#### [What the task requires]
Look for "status" in the listing below. Gather each line that contains it.

#### [Information given]
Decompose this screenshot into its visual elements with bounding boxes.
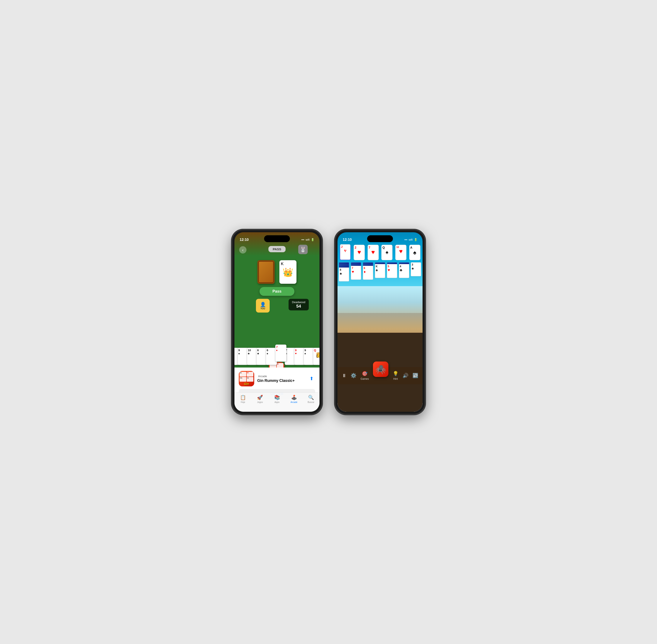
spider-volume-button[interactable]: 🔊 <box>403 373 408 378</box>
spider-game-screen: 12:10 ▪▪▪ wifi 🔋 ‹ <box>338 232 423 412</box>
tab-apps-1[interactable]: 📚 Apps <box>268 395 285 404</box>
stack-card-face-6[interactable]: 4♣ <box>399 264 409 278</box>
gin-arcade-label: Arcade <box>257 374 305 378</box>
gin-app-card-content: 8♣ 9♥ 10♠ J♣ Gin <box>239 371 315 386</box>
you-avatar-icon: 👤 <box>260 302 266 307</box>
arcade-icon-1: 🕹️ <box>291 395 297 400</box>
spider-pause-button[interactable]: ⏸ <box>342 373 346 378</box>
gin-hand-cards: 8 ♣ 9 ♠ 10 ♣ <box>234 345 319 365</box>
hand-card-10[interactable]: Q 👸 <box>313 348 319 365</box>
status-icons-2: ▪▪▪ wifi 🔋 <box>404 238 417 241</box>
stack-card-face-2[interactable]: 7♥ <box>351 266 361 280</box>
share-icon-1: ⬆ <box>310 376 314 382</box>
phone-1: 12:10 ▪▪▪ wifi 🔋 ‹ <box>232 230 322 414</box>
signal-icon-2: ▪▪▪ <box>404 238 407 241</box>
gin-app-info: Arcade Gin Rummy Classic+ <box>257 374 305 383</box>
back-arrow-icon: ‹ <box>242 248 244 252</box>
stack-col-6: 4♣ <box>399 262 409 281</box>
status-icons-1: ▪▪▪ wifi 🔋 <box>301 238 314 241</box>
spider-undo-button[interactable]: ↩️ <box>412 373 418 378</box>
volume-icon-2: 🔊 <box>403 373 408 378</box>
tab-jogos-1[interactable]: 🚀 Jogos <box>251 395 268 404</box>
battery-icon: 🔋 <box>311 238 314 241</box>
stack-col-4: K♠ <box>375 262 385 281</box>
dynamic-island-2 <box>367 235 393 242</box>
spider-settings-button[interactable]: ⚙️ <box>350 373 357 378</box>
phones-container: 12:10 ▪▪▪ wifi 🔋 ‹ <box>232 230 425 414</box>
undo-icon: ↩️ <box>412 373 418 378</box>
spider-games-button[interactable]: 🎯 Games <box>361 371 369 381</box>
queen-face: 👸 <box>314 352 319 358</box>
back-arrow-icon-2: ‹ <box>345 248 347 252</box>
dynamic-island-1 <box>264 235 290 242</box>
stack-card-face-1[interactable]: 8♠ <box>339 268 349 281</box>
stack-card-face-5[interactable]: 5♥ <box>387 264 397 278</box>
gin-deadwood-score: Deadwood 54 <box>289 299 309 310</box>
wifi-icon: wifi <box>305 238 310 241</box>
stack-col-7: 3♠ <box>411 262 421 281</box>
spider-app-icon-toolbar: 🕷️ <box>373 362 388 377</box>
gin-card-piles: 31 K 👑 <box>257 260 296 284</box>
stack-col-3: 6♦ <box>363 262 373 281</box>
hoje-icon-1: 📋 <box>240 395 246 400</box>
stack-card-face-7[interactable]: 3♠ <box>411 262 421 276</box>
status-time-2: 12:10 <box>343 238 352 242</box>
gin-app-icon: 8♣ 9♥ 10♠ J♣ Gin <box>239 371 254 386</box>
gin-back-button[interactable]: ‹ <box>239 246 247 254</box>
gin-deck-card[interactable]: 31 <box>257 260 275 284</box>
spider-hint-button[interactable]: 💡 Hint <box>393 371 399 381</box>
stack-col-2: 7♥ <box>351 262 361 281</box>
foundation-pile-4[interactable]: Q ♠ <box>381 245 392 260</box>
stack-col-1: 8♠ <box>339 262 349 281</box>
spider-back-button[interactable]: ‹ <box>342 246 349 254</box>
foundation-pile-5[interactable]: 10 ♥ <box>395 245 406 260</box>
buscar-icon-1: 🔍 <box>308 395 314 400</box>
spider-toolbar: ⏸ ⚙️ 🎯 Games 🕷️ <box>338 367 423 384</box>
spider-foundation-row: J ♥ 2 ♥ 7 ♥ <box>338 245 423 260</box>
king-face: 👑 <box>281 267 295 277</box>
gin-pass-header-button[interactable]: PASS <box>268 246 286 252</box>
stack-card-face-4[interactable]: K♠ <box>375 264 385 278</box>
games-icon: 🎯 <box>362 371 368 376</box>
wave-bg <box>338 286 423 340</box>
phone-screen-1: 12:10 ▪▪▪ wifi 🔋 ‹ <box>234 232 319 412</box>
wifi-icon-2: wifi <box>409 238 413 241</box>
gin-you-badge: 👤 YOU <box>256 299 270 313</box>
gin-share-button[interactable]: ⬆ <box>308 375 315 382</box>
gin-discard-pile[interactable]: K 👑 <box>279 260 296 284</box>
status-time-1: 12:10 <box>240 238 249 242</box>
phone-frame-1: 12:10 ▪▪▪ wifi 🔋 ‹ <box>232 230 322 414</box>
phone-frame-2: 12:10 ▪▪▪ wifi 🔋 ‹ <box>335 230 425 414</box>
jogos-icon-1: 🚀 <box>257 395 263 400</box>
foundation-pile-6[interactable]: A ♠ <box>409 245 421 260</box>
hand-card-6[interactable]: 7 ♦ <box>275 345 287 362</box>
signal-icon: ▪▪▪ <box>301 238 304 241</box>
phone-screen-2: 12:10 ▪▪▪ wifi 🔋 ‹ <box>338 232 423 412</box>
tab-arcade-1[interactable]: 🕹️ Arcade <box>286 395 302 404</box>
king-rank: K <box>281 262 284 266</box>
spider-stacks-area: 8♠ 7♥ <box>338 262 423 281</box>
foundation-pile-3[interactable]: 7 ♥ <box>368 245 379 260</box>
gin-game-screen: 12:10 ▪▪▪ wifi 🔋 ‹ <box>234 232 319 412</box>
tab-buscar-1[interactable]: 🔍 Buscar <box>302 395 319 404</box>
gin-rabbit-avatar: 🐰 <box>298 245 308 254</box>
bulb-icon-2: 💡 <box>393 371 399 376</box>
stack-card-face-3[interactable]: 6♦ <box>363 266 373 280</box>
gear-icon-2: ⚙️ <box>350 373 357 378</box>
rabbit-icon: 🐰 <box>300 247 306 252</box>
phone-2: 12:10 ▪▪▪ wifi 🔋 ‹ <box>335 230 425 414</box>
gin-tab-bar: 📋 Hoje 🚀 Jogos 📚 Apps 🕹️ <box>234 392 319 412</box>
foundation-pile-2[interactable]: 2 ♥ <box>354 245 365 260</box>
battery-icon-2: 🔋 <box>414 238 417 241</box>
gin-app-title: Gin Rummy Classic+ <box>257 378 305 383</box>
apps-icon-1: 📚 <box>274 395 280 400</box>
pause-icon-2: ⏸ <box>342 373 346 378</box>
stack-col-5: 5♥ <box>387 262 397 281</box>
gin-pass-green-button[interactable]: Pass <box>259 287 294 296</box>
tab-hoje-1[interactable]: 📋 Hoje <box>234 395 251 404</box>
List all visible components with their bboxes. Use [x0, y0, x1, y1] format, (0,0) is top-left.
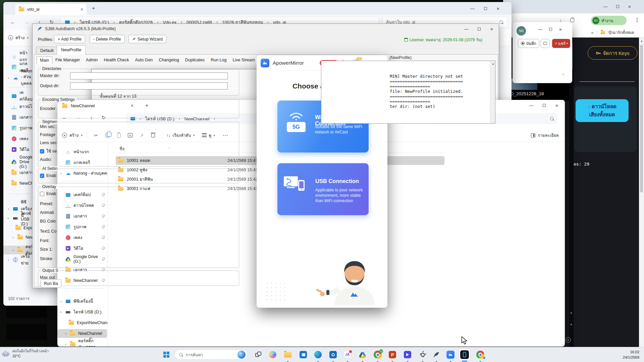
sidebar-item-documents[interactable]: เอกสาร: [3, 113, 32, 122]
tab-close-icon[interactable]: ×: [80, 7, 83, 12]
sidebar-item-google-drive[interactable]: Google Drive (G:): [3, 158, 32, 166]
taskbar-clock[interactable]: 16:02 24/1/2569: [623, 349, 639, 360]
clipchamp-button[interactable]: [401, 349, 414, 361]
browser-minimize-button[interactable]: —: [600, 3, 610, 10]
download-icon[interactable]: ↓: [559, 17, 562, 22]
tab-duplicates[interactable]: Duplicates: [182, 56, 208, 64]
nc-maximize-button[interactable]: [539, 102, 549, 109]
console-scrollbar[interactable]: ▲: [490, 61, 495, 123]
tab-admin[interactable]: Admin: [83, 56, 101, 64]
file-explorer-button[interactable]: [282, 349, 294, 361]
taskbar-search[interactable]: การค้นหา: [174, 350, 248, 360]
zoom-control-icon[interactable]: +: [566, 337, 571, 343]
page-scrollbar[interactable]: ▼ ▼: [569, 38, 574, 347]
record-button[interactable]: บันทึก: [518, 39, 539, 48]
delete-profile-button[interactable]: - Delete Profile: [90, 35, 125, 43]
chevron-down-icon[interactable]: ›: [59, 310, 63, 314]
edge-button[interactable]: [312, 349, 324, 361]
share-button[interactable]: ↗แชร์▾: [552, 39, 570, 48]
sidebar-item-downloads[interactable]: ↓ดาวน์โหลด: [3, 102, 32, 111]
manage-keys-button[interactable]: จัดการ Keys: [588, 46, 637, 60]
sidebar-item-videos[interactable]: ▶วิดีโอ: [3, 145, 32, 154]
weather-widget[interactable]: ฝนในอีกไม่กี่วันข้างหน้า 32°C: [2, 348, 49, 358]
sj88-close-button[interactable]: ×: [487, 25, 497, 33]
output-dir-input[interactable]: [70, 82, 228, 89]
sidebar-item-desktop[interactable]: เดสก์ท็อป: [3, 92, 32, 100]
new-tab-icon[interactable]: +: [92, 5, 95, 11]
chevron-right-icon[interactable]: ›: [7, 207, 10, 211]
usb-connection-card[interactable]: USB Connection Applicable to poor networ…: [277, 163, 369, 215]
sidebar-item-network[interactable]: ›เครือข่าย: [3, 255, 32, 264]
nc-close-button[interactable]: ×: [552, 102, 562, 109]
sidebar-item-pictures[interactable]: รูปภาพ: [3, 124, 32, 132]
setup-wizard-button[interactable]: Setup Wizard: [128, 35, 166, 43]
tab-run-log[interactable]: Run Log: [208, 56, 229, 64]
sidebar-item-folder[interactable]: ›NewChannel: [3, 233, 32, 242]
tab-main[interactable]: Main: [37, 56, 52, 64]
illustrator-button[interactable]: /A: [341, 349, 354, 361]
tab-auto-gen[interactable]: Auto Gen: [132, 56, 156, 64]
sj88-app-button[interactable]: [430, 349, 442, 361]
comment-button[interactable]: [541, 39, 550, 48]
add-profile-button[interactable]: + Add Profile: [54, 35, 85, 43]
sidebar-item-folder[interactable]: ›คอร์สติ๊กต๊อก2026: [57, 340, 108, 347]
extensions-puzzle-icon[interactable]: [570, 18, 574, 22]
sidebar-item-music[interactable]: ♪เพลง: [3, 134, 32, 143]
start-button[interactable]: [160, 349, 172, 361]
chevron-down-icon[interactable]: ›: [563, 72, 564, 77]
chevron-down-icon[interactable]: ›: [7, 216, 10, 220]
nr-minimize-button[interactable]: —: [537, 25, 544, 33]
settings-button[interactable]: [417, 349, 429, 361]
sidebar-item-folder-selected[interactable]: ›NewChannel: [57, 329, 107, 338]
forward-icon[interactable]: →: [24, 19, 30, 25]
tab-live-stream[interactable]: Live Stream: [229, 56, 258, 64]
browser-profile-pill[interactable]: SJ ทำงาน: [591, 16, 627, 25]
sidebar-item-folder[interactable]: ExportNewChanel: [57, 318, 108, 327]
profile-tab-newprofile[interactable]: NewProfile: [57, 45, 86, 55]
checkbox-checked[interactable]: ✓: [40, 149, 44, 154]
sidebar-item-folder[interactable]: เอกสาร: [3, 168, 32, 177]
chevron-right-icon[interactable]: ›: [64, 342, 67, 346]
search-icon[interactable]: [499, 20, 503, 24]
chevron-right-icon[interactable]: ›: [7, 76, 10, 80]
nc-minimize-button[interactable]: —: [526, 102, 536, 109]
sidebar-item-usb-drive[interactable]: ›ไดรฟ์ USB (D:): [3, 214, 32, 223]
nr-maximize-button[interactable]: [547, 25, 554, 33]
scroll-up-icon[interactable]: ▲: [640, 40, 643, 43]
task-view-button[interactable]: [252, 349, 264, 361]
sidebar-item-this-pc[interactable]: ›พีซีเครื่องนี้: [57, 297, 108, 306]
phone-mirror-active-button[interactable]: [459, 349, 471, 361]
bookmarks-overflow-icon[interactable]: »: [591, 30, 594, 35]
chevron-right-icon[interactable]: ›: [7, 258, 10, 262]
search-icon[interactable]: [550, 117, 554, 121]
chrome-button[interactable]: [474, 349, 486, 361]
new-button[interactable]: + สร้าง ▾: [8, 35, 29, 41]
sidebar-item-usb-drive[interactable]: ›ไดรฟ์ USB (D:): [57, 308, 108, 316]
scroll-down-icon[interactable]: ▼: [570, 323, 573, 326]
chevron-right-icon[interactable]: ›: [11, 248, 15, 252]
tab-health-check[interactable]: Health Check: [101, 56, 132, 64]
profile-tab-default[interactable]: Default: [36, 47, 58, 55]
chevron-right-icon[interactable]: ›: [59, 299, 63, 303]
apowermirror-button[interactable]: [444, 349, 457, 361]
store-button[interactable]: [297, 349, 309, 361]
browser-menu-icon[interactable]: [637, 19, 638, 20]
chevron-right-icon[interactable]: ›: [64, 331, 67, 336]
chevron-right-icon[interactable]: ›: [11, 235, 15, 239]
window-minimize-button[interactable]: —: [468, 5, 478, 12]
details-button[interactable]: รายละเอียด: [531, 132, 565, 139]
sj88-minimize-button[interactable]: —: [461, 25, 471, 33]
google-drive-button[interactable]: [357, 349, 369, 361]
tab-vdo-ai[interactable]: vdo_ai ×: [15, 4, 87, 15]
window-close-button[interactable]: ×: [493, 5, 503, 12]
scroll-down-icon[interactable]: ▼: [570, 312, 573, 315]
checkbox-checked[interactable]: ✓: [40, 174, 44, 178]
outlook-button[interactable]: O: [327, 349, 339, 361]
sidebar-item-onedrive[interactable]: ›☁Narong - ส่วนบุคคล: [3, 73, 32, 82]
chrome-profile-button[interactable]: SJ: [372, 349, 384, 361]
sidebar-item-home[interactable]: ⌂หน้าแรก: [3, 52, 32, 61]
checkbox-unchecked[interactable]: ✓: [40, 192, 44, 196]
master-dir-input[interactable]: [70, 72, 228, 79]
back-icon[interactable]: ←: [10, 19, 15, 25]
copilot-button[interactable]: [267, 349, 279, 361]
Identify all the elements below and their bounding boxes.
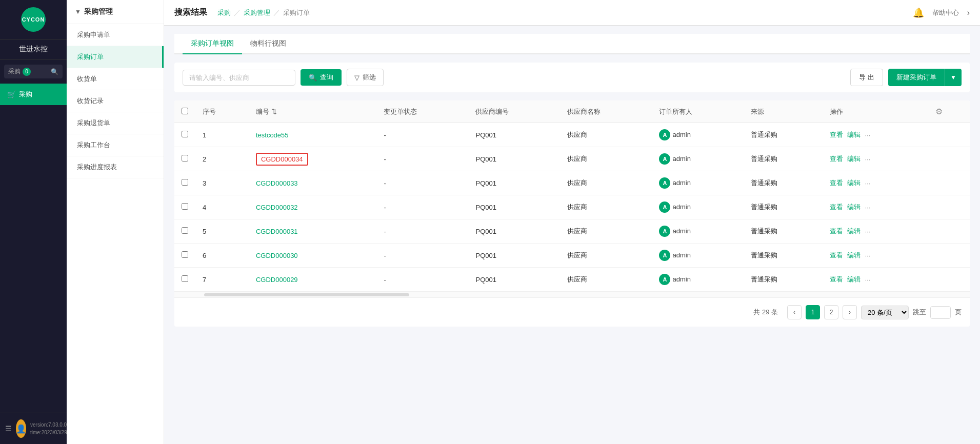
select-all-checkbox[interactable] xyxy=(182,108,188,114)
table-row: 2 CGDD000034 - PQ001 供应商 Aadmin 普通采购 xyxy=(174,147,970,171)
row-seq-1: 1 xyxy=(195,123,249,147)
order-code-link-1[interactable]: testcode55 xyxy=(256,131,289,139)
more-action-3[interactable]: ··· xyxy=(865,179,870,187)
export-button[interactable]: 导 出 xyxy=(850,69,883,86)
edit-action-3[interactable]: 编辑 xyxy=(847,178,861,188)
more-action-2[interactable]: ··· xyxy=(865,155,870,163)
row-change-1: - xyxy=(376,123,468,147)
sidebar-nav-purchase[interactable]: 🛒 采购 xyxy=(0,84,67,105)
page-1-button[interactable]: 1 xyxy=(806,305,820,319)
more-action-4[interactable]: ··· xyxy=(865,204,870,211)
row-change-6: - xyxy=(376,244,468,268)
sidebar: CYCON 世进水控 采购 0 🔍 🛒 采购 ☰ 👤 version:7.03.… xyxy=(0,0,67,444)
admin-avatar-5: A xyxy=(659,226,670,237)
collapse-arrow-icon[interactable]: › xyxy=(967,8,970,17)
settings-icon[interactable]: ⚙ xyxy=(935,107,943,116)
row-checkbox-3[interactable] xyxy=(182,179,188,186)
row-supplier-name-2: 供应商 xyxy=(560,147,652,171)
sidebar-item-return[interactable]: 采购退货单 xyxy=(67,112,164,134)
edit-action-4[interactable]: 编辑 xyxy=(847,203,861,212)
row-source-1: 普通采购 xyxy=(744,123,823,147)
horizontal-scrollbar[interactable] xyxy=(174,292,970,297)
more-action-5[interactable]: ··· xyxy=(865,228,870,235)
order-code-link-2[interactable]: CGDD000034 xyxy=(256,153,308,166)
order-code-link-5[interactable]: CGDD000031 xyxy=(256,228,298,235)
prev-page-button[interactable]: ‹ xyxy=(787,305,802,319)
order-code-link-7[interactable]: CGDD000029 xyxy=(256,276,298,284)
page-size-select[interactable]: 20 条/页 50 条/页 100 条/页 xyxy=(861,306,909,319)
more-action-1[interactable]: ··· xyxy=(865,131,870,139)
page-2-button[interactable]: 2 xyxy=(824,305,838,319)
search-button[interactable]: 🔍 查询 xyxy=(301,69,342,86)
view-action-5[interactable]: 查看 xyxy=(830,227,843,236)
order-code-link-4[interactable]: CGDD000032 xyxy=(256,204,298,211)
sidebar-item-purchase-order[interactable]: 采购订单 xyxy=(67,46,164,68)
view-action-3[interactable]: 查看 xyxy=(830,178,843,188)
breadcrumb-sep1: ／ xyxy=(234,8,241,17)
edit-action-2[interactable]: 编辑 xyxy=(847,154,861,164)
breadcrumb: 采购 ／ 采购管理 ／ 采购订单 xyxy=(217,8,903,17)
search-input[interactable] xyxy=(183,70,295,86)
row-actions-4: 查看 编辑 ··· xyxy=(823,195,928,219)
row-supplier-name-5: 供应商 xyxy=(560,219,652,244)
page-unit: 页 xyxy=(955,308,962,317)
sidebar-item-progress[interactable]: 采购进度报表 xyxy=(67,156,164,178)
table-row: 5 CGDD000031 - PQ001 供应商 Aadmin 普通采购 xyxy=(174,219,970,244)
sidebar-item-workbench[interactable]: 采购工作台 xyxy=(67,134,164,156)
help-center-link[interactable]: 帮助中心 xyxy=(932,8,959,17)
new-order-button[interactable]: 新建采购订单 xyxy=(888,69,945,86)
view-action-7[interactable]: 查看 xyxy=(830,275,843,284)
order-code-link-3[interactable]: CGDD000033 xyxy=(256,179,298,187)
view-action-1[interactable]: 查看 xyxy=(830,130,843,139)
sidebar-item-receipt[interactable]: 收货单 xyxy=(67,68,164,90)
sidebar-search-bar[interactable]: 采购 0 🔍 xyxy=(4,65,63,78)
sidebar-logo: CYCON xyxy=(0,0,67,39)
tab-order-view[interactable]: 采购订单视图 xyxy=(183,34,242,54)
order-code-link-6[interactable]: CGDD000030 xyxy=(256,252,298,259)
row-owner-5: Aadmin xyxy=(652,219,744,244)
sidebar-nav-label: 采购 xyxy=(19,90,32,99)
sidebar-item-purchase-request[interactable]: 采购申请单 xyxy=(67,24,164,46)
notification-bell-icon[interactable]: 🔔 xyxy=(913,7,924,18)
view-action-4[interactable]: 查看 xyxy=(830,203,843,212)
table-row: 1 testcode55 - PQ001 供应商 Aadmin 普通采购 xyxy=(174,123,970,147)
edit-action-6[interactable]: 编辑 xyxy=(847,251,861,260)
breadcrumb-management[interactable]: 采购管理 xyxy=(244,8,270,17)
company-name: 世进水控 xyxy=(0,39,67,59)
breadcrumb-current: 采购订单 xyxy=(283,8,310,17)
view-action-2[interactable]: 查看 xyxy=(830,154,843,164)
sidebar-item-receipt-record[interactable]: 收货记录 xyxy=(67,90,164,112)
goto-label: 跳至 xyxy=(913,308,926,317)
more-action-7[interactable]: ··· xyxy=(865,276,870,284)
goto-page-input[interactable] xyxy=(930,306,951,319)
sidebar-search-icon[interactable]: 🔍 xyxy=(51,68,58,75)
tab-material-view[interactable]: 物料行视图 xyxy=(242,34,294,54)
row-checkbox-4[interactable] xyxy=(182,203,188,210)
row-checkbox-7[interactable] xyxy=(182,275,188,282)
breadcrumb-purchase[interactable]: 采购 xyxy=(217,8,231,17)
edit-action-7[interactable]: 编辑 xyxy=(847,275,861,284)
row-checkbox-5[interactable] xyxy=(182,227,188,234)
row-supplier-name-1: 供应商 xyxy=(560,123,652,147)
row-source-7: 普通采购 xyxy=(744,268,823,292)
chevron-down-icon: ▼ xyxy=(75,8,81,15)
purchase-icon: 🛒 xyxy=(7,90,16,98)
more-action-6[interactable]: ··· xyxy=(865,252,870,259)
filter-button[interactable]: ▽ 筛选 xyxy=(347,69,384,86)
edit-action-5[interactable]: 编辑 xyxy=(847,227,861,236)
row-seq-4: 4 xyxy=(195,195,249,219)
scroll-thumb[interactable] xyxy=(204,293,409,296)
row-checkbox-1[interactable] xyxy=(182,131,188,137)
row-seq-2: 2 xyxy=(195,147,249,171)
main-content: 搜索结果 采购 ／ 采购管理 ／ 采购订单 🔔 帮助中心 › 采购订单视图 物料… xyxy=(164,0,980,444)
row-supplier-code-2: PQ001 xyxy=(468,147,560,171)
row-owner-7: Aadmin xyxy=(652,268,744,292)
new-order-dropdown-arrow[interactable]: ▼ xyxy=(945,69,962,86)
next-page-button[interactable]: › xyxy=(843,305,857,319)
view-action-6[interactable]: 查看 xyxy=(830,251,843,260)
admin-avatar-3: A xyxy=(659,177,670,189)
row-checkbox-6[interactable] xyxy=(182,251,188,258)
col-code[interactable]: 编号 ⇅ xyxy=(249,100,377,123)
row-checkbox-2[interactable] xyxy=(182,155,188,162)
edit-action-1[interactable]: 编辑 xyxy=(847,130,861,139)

#### [Answer to the exercise]
status-icons-2: ▪▪▪ wifi 🔋 <box>404 238 417 241</box>
status-icons-1: ▪▪▪ wifi 🔋 <box>301 238 314 241</box>
status-time-2: 12:10 <box>343 238 352 242</box>
status-time-1: 12:10 <box>240 238 249 242</box>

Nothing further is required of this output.